Now picture this: someone posts a question in a Slack channel or a forum. They’re stuck. They need help to move forward. You don’t really know the answer, but instead of staying quiet or admitting it, you throw something out there — an unverified guess, a half-remembered hunch, your best approximation of what the answer should be.

To the person asking, this looks like a light at the end of the tunnel. Finally, a lead. So they dig in. They follow your trail. But because the trail leads nowhere, they come up empty. Worse, they assume the problem is them. After all, someone told them the answer was right there, so if they can’t find it, they must be doing something wrong.
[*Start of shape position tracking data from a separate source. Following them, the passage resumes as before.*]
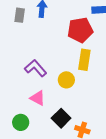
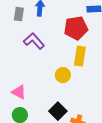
purple L-shape: (36, 68) -> (34, 41), moved
pink triangle: (38, 98) -> (19, 92), moved

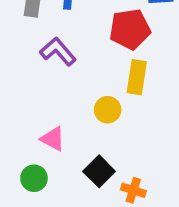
pink triangle: (19, 92) -> (53, 139), moved

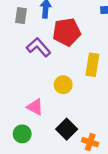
red pentagon: (130, 29) -> (67, 32), moved
yellow circle: (108, 110) -> (63, 85), moved

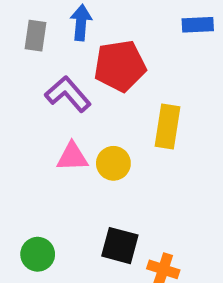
pink triangle: (35, 107) -> (72, 157), moved, turned -30
black square: (67, 129) -> (120, 246), turned -30

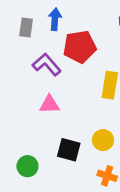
yellow circle: (113, 163) -> (103, 140), moved
black square: (120, 246) -> (69, 150), moved

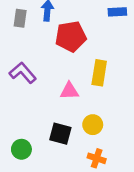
purple L-shape: (47, 65) -> (23, 73), moved
pink triangle: (49, 104) -> (69, 91), moved

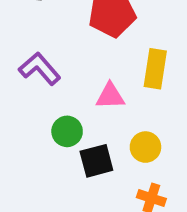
black square: (60, 134) -> (96, 161), turned -30
green circle: (21, 149) -> (67, 131), moved

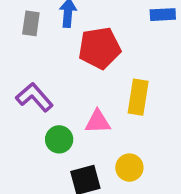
green circle: (67, 131) -> (59, 139), moved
So they push harder. They double down. They waste hours chasing a ghost until they eventually give up.

If they’re thoughtful enough to reflect on what happened, they’ll never trust your input again. And regardless, they’ll walk away with nothing but frustration from the whole experience.

The value of silence#

On the flip side, saying nothing — or simply saying “I don’t know” — doesn’t give them anything, sure. But it doesn’t take anything away either. It saves them from that frustration spiral, and all it costs you is a small moment of discomfort.

Of course, there’s a whole spectrum of useful responses between silence and a wild guess. You can suggest a direction to explore, point to where you’d start looking, or describe how you’d approach the problem yourself. All of that is valuable — as long as it’s honest. The key is removing ambiguity. If you offer a lead, make it clear that it’s just that — a lead. Let the other person know that if it doesn’t pan out quickly, they should drop it without second-guessing themselves.

That kind of honesty does two things: it respects their time, and it gives them a real choice.

Speak less, be heard more#

Wanting to help is admirable. Wanting to be the person who always has an answer is understandable. But doing so at the cost of someone else’s time and sanity isn’t helping — it’s performing.

All of this, just because we couldn’t accept the small discomfort of three little words.

Try saying “I don’t know” as often as the situation calls for it. And the more you say it, the less it stings. You might be surprised by what happens next: when you do speak, people will stop what they’re doing and listen — because they’ll know that when you talk, it actually means something.